> MATERIAL FOR THE TASK
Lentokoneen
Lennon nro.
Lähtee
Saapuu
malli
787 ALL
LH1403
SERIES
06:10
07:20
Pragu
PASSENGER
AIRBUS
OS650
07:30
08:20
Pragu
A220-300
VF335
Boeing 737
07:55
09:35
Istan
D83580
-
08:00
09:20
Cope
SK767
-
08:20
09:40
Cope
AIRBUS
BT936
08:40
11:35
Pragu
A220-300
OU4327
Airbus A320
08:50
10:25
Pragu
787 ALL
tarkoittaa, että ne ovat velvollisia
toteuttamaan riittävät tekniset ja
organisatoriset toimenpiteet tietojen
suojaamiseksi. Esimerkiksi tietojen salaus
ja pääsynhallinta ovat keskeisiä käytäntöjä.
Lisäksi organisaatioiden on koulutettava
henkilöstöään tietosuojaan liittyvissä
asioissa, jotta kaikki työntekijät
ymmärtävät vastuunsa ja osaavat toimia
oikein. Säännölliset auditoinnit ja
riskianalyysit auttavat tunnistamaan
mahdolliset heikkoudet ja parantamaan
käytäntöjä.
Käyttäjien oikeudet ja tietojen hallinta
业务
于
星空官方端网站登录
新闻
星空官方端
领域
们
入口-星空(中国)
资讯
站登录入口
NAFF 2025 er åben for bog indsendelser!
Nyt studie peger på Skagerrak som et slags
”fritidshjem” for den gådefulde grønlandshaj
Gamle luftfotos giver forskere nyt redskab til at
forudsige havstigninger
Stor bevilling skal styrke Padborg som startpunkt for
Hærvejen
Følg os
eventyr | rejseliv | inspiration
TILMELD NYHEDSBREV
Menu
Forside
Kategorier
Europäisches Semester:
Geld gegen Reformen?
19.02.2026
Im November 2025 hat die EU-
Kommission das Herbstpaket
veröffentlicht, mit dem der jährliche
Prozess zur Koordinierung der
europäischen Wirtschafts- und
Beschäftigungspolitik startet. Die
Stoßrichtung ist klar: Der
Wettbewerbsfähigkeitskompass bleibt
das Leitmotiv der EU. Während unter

> WORK REQUEST
Repeat all the material, keeping each line identical.

> RESULT OF THE TASK
Lentokoneen
Lennon nro.
Lähtee
Saapuu
malli
787 ALL
LH1403
SERIES
06:10
07:20
Pragu
PASSENGER
AIRBUS
OS650
07:30
08:20
Pragu
A220-300
VF335
Boeing 737
07:55
09:35
Istan
D83580
-
08:00
09:20
Cope
SK767
-
08:20
09:40
Cope
AIRBUS
BT936
08:40
11:35
Pragu
A220-300
OU4327
Airbus A320
08:50
10:25
Pragu
787 ALL
tarkoittaa, että ne ovat velvollisia
toteuttamaan riittävät tekniset ja
organisatoriset toimenpiteet tietojen
suojaamiseksi. Esimerkiksi tietojen salaus
ja pääsynhallinta ovat keskeisiä käytäntöjä.
Lisäksi organisaatioiden on koulutettava
henkilöstöään tietosuojaan liittyvissä
asioissa, jotta kaikki työntekijät
ymmärtävät vastuunsa ja osaavat toimia
oikein. Säännölliset auditoinnit ja
riskianalyysit auttavat tunnistamaan
mahdolliset heikkoudet ja parantamaan
käytäntöjä.
Käyttäjien oikeudet ja tietojen hallinta
业务
于
星空官方端网站登录
新闻
星空官方端
领域
们
入口-星空(中国)
资讯
站登录入口
NAFF 2025 er åben for bog indsendelser!
Nyt studie peger på Skagerrak som et slags
”fritidshjem” for den gådefulde grønlandshaj
Gamle luftfotos giver forskere nyt redskab til at
forudsige havstigninger
Stor bevilling skal styrke Padborg som startpunkt for
Hærvejen
Følg os
eventyr | rejseliv | inspiration
TILMELD NYHEDSBREV
Menu
Forside
Kategorier
Europäisches Semester:
Geld gegen Reformen?
19.02.2026
Im November 2025 hat die EU-
Kommission das Herbstpaket
veröffentlicht, mit dem der jährliche
Prozess zur Koordinierung der
europäischen Wirtschafts- und
Beschäftigungspolitik startet. Die
Stoßrichtung ist klar: Der
Wettbewerbsfähigkeitskompass bleibt
das Leitmotiv der EU. Während unter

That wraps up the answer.